_ASSIGNED TASK_
Would you transcribe each entry that follows word for word, minus the images?

[Stored dataset items]
-=-=-=-=-

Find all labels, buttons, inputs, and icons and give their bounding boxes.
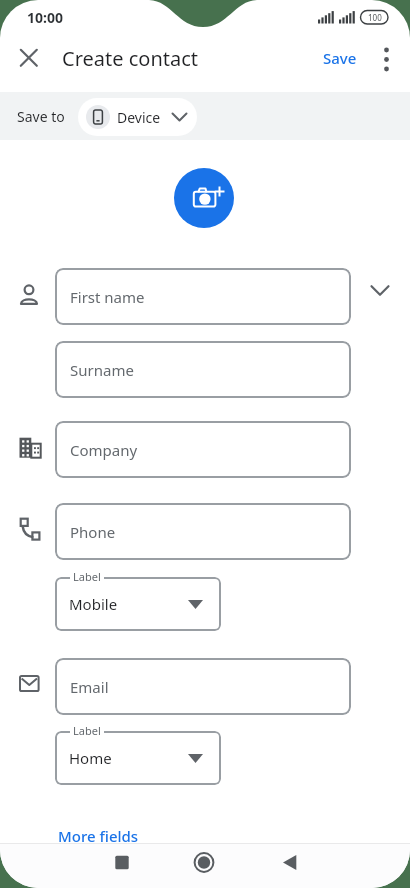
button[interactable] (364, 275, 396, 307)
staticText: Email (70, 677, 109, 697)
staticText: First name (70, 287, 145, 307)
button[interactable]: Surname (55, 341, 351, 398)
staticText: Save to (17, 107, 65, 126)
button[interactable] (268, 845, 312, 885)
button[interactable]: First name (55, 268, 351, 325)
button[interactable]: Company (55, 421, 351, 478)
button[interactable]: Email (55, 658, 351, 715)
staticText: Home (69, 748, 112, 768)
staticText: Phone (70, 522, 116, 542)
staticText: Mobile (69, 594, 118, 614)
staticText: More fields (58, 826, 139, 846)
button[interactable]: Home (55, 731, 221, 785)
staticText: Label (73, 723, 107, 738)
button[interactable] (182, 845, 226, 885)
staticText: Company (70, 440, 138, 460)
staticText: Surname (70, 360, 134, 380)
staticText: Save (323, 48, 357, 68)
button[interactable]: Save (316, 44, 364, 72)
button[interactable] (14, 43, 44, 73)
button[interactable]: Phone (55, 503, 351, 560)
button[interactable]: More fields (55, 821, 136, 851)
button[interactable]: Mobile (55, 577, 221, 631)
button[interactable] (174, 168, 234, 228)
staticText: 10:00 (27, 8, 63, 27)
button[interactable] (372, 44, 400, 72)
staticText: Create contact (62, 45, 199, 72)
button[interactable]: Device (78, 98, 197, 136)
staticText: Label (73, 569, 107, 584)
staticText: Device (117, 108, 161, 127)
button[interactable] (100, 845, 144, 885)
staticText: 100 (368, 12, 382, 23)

-=-=-=-=-

_YOUR RESPONSE_
Find all labels, buttons, inputs, and icons and give their bounding boxes.
button[interactable] (364, 275, 396, 307)
staticText: Email (70, 677, 109, 697)
staticText: First name (70, 287, 145, 307)
button[interactable]: Surname (55, 341, 351, 398)
staticText: Save to (17, 107, 65, 126)
button[interactable] (268, 845, 312, 885)
button[interactable]: First name (55, 268, 351, 325)
button[interactable]: Company (55, 421, 351, 478)
button[interactable]: Email (55, 658, 351, 715)
staticText: Home (69, 748, 112, 768)
staticText: Phone (70, 522, 116, 542)
staticText: Mobile (69, 594, 118, 614)
staticText: More fields (58, 826, 139, 846)
button[interactable]: Home (55, 731, 221, 785)
staticText: Label (73, 723, 107, 738)
button[interactable] (182, 845, 226, 885)
staticText: Company (70, 440, 138, 460)
staticText: Surname (70, 360, 134, 380)
staticText: Save (323, 48, 357, 68)
button[interactable]: Save (316, 44, 364, 72)
button[interactable] (14, 43, 44, 73)
button[interactable]: Phone (55, 503, 351, 560)
button[interactable]: More fields (55, 821, 136, 851)
button[interactable]: Mobile (55, 577, 221, 631)
button[interactable] (174, 168, 234, 228)
staticText: 10:00 (27, 8, 63, 27)
button[interactable] (372, 44, 400, 72)
staticText: Create contact (62, 45, 199, 72)
button[interactable]: Device (78, 98, 197, 136)
staticText: Label (73, 569, 107, 584)
staticText: Device (117, 108, 161, 127)
button[interactable] (100, 845, 144, 885)
staticText: 100 (368, 12, 382, 23)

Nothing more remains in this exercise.